Housing Gets a Boost

The School of Architecture, Planning and Preservation receives historic donation to advance the study of housing design.

September 11, 2019

The Columbia University Graduate School of Architecture, Planning and Preservation has announced a donation exceeding $2 million from the IDC Foundation to support faculty leadership and interdisciplinary research. Specifically, the funds will strengthen the school's long-standing expertise in the study of housing, and will encourage the development of new housing models urgently needed to address shifts in demographics, household composition, challenges of climate resilience, affordability and the widening inequality gap.

The gift will help to launch an interdisciplinary research initiative, the Columbia GSAPP Housing Lab, and to fund the IDC Foundation Professorship of Housing Design, the first endowed professorship dedicated to the Architecture program at Columbia GSAPP. Additional support from the IDC Foundation will be directed to financial aid and student travel, furthering the school’s commitment to shaping a more equitable, sustainable and creative world by engaging students from diverse and global perspectives.

“Housing sits at the intersection of the critical questions facing architecture and the built environment today. The study of housing has been paramount to Columbia GSAPP’s academic programs for over 40 years, building on our faculty’s commitment to bring design intelligence together with engaged planning and innovative development approaches to think through new possibilities for more equitable, sustainable and creative housing,” said Columbia GSAPP Dean Amale Andraos. “We are thrilled and incredibly grateful to have the IDC Foundation as partners in cementing our leadership in this area of study and to launch a new research lab dedicated to the study and building of housing for the future.”

In 1974, in response to student requests and to the coordinated interests of its faculty, a series of experiments that took housing as a theme began at Columbia GSAPP. By 1976, the Housing Studio had emerged as a central feature of the Architecture program’s core academic sequence, and has since aimed to inspire a shift in thinking about architecture in relation to the world-at-large for generations.

To honor this important legacy, the IDC Foundation Professor of Housing Design will lead the seminal Housing Studio, in collaboration with the dean.

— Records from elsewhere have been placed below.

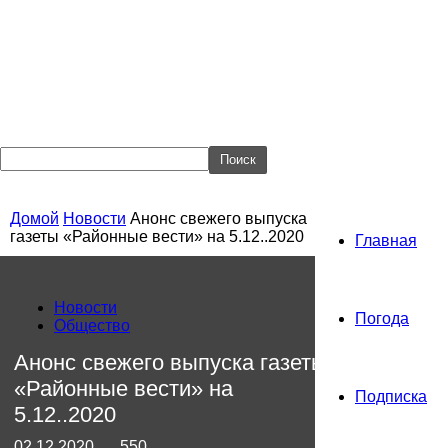
Домой
Новости
Анонс свежего выпуска
газеты «Районные вести» на 5.12..2020
Главная
Новости
Погода
Общество
Анонс свежего выпуска газеты
«Районные вести» на
Подписка
5.12..2020
02.12.2020
550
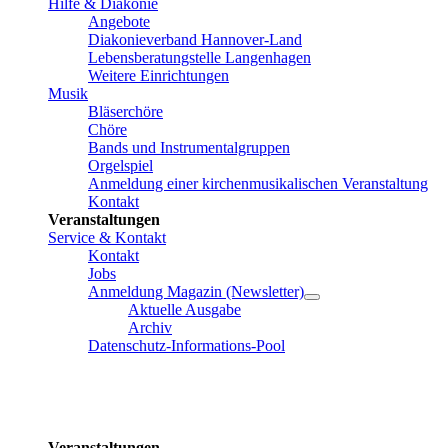
Hilfe & Diakonie
Angebote
Diakonieverband Hannover-Land
Lebensberatungstelle Langenhagen
Weitere Einrichtungen
Musik
Bläserchöre
Chöre
Bands und Instrumentalgruppen
Orgelspiel
Anmeldung einer kirchenmusikalischen Veranstaltung
Kontakt
Veranstaltungen
Service & Kontakt
Kontakt
Jobs
Anmeldung Magazin (Newsletter)
Aktuelle Ausgabe
Archiv
Datenschutz-Informations-Pool
Veranstaltungen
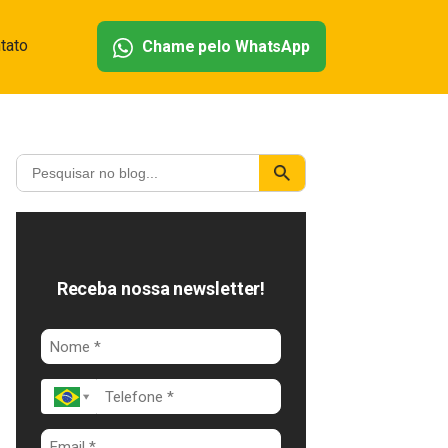
tato
Chame pelo WhatsApp
Receba nossa newsletter!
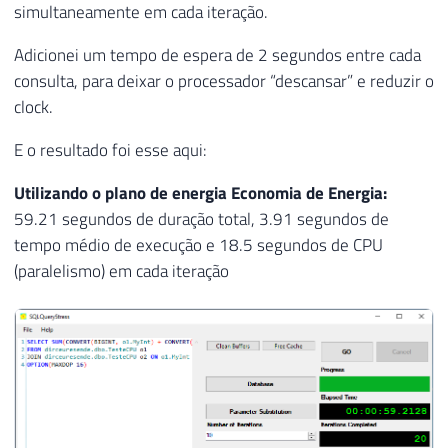
simultaneamente em cada iteração.
Adicionei um tempo de espera de 2 segundos entre cada
consulta, para deixar o processador “descansar” e reduzir o
clock.
E o resultado foi esse aqui:
Utilizando o plano de energia Economia de Energia:
59.21 segundos de duração total, 3.91 segundos de
tempo médio de execução e 18.5 segundos de CPU
(paralelismo) em cada iteração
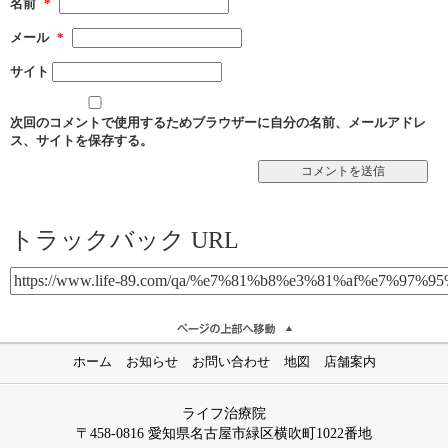
名前
*
メール
*
サイト
次回のコメントで使用するためブラウザーに自分の名前、メールアドレ
ス、サイトを保存する。
トラックバック URL
ホーム
お知らせ
お問い合わせ
地図
店舗案内
ライフ治療院
〒458-0816 愛知県名古屋市緑区横吹町1022番地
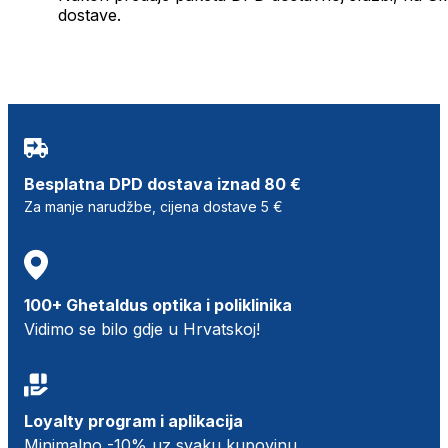
dostave.
Besplatna DPD dostava iznad 80 €
Za manje narudžbe, cijena dostave 5 €
100+ Ghetaldus optika i poliklinika
Vidimo se bilo gdje u Hrvatskoj!
Loyalty program i aplikacija
Minimalno -10% uz svaku kupovinu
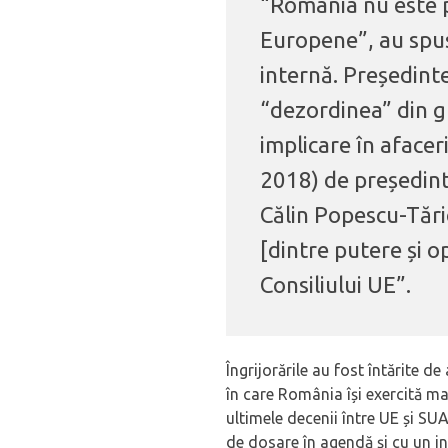
“România nu este p
Europene”, au spus 
internă. Președint
“dezordinea” din g
implicare în afacer
2018) de președinte
Călin Popescu-Tăric
[dintre putere și o
Consiliului UE”.
Îngrijorările au fost întărite 
în care România își exercită man
ultimele decenii între UE și SU
de dosare în agendă și cu un i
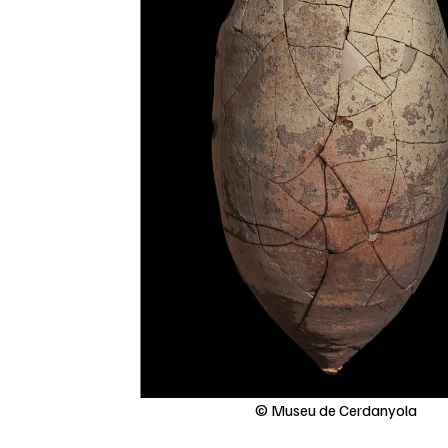
© Museu de Cerdanyola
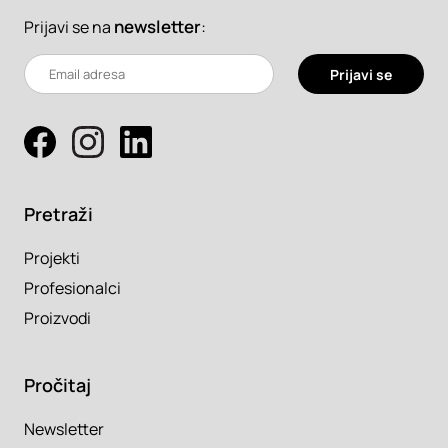
newsletter
:
Prijavi se na
Prijavi se
Pretraži
Projekti
Profesionalci
Proizvodi
Pročitaj
Newsletter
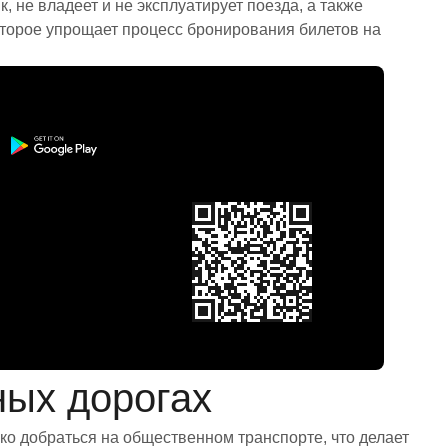
 не владеет и не эксплуатирует поезда, а также
торое упрощает процесс бронирования билетов на
ных дорогах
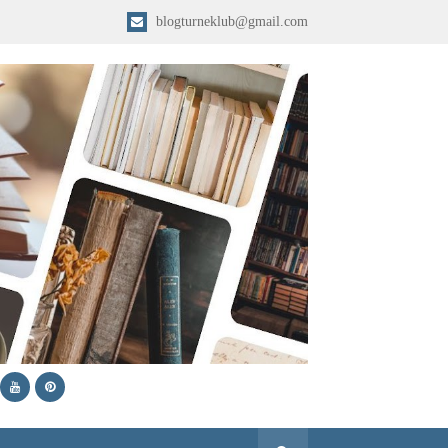
blogturneklub@gmail.com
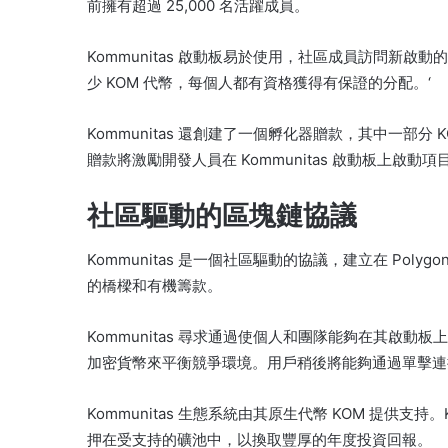
前擁有超過 25,000 名活躍成員。
Kommunitas 啟動板易於使用，社區成員訪問新啟動
少 KOM 代幣，每個人都有資格獲得有保證的分配。
‘
Kommunitas 還創建了一個孵化器贈款，其中一部
贈款將激勵開發人員在 Kommunitas 啟動板上啟動項
社區驅動的區塊鏈協議
Kommunitas 是一個社區驅動的協議，建立在 Polygo
的橋樑和有機籌款。
Kommunitas 尋求通過使個人和團隊能夠在其啟動板
加密貨幣來平衡競爭環境。
用戶稍後將能夠通過單擊連
Kommunitas 生態系統由其原生代幣 KOM 提供支持。
押在受支持的礦池中，以換取豐厚的年度投資回報。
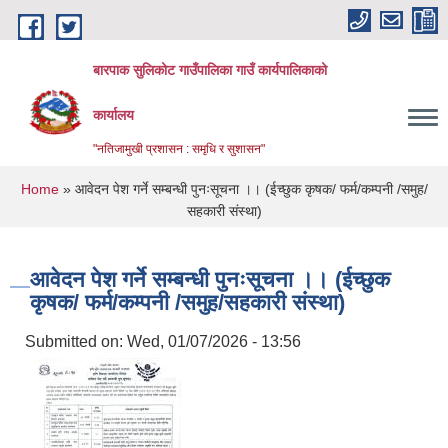
Skip to main content
बारपाक सुलिकोट गाउँपालिका गाउँ कार्यपालिकाको
कार्यालय
"नतिजामुखी प्रशासन : समृधि र सुशासन"
You are here
Home
» आवेदन पेश गर्ने सम्बन्धी पुनःसूचना ।। (ईच्छुक कृषक/ फर्म/कम्पनी /समुह/
सहकारी संस्था)
आवेदन पेश गर्ने सम्बन्धी पुनःसूचना ।। (ईच्छुक
कृषक/ फर्म/कम्पनी /समुह/सहकारी संस्था)
Submitted on:
Wed, 01/07/2026 - 13:56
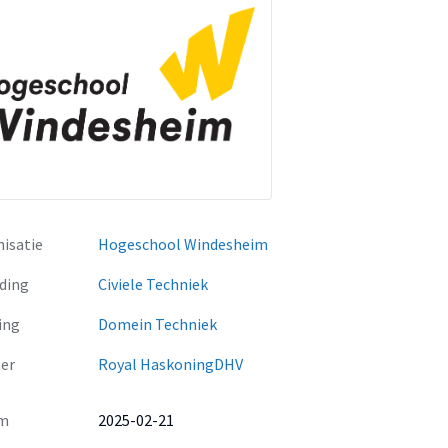
isatie
Hogeschool Windesheim
ding
Civiele Techniek
ing
Domein Techniek
er
Royal HaskoningDHV
m
2025-02-21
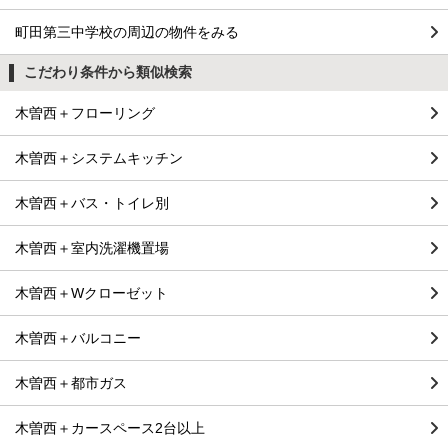
町田第三中学校の周辺の物件をみる
こだわり条件から類似検索
木曽西＋フローリング
木曽西＋システムキッチン
木曽西＋バス・トイレ別
木曽西＋室内洗濯機置場
木曽西＋Wクローゼット
木曽西＋バルコニー
木曽西＋都市ガス
木曽西＋カースペース2台以上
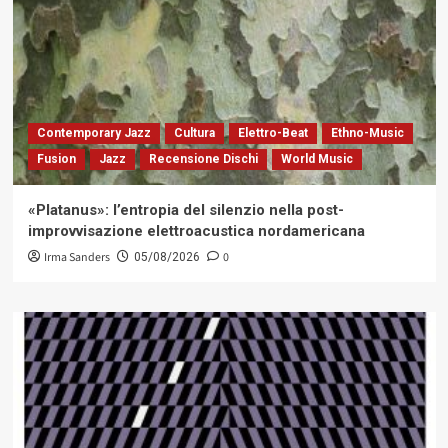
Contemporary Jazz
Cultura
Elettro-Beat
Ethno-Music
Fusion
Jazz
Recensione Dischi
World Music
«Platanus»: l’entropia del silenzio nella post-
improvvisazione elettroacustica nordamericana
Irma Sanders
0
05/08/2026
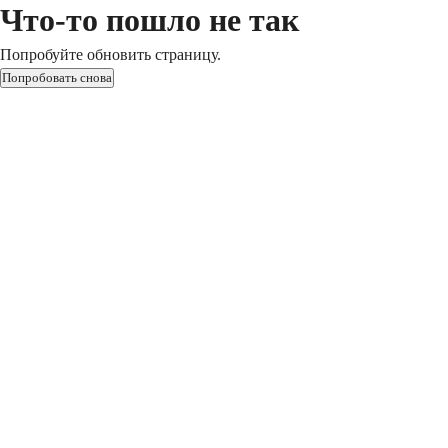
Что-то пошло не так
Попробуйте обновить страницу.
Попробовать снова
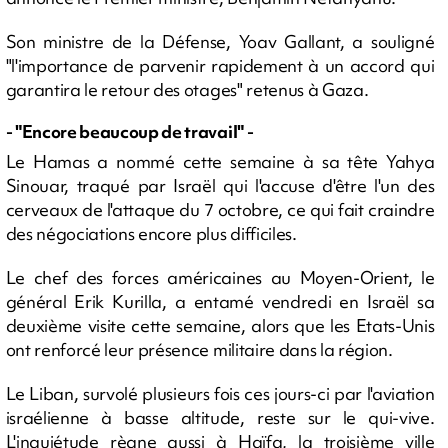
Son ministre de la Défense, Yoav Gallant, a souligné
"l'importance de parvenir rapidement à un accord qui
garantira le retour des otages" retenus à Gaza.
- "Encore beaucoup de travail" -
Le Hamas a nommé cette semaine à sa tête Yahya
Sinouar, traqué par Israël qui l'accuse d'être l'un des
cerveaux de l'attaque du 7 octobre, ce qui fait craindre
des négociations encore plus difficiles.
Le chef des forces américaines au Moyen-Orient, le
général Erik Kurilla, a entamé vendredi en Israël sa
deuxième visite cette semaine, alors que les Etats-Unis
ont renforcé leur présence militaire dans la région.
Le Liban, survolé plusieurs fois ces jours-ci par l'aviation
israélienne à basse altitude, reste sur le qui-vive.
L'inquiétude règne aussi à Haïfa, la troisième ville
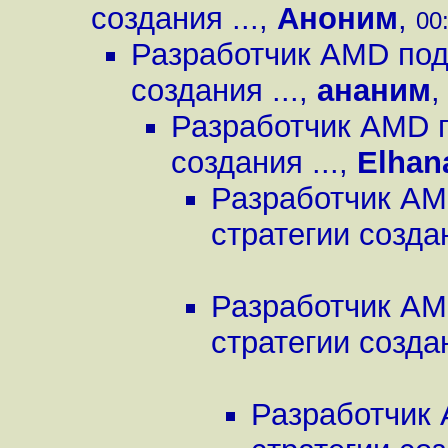
создания ...
,
Аноним
,
00
Разработчик AMD под
создания ...
,
ананим
Разработчик AMD п
создания ...
,
Elhan
Разработчик AM
стратегии создан
Разработчик AM
стратегии создан
Разработчик 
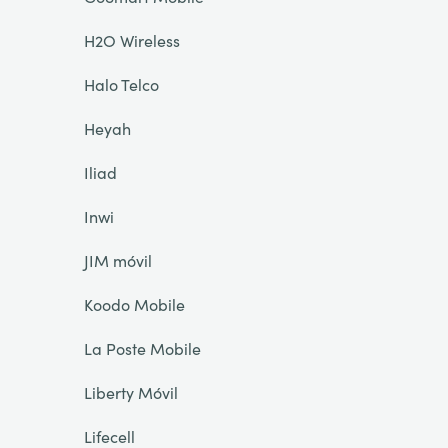
H2O Wireless
Halo Telco
Heyah
Iliad
Inwi
JIM móvil
Koodo Mobile
La Poste Mobile
Liberty Móvil
Lifecell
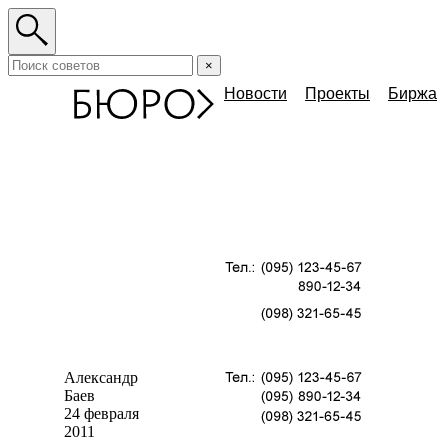
×
Новости
Проекты
Биржа
Александр
Баев
24 февраля
2011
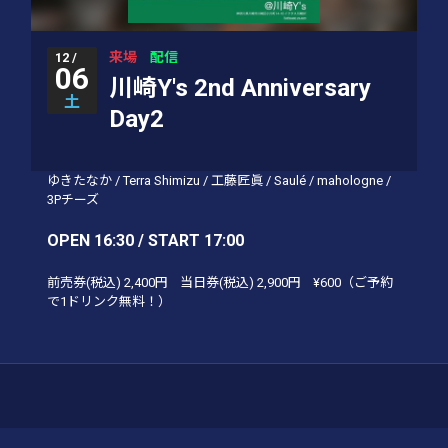
来場
配信
12 /
06
川崎Y's 2nd Anniversary
土
Day2
ゆきたなか
/
Terra Shimizu
/
工藤匠眞
/
Saulé
/
mahologne
/
3Pチーズ
OPEN 16:30 / START 17:00
前売券(税込)
2,400円
当日券(税込)
2,900円
¥600（ご予約
で1ドリンク無料！）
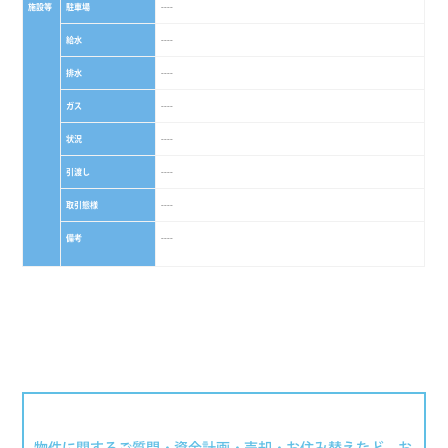
施設等
駐車場
----
給水
----
排水
----
ガス
----
状況
----
引渡し
----
取引態様
----
備考
----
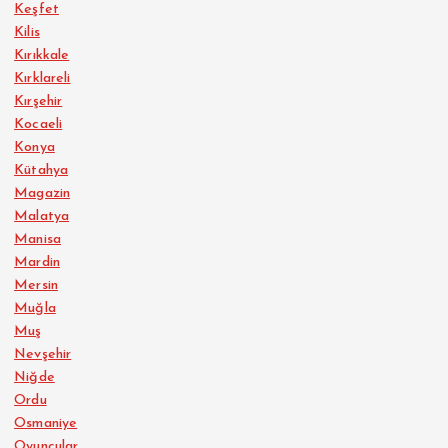
Keşfet
Kilis
Kırıkkale
Kırklareli
Kırşehir
Kocaeli
Konya
Kütahya
Magazin
Malatya
Manisa
Mardin
Mersin
Muğla
Muş
Nevşehir
Niğde
Ordu
Osmaniye
Oyuncular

The professorship will also add a crucial perspective to the GSAPP Housing Lab research and contribute to the exceptional intellectual community of scholars and practitioners leading the field in housing innovation.

“The IDC Foundation is very pleased to provide the funding that makes possible the first endowed professorship in the architecture program in Columbia GSAPP’s history,” said Raymond R. Savino, president of the IDC Foundation. “The endowed professorship will focus on housing design and serve as a catalyst for developing creative practices that can have meaningful impact on the production of affordable housing, with particular attention to the intersection of architecture, engineering and building construction. In doing so, it will draw on Columbia GSAPP’s renowned leadership in housing design and advance innovations that address the pressing challenge of affordability.”

Columbia GSAPP is pleased to announce that Associate Professor Hilary Sample has been appointed as the inaugural IDC Foundation Professor of Housing Design. Sample has played an instrumental role in the oversight and development of the housing curriculum in the Master of Architecture program since her appointment as a full-time faculty member in 2011. She has reinforced the housing curriculum’s two-fold ambition to challenge students with the notoriously complex architectural design problem of multi-household and multi-family housing, while also asking them to address the nuanced social, economic and political questions that housing has long entailed. In addition to her academic work, Sample is an architect and principal of MOS Architects, which she co-founded with Michael Meredith in 2003. An internationally recognized architectural practice, MOS was the recipient of the 2015 Cooper Hewitt, Smithsonian Design Museum National Design Award in Architecture. The firm is currently working on housing projects in New York City, Mexico City and Washington, D.C.

The Columbia GSAPP Housing Lab will bring together faculty and students from across the disciplines represented at the school and Columbia University at large to leverage expertise around some of the most critical challenges facing urban housing today. Working from a design-centric perspective, the lab will create meaningful collaborations and practical opportunities for architects, developers and planners to advance interdisciplinary work and promote creative methods and bold interventions for affordable, adaptive and resilient housing. The lab will be a locus for testing and demonstrating methods of practice-based scholarship and pedagogy.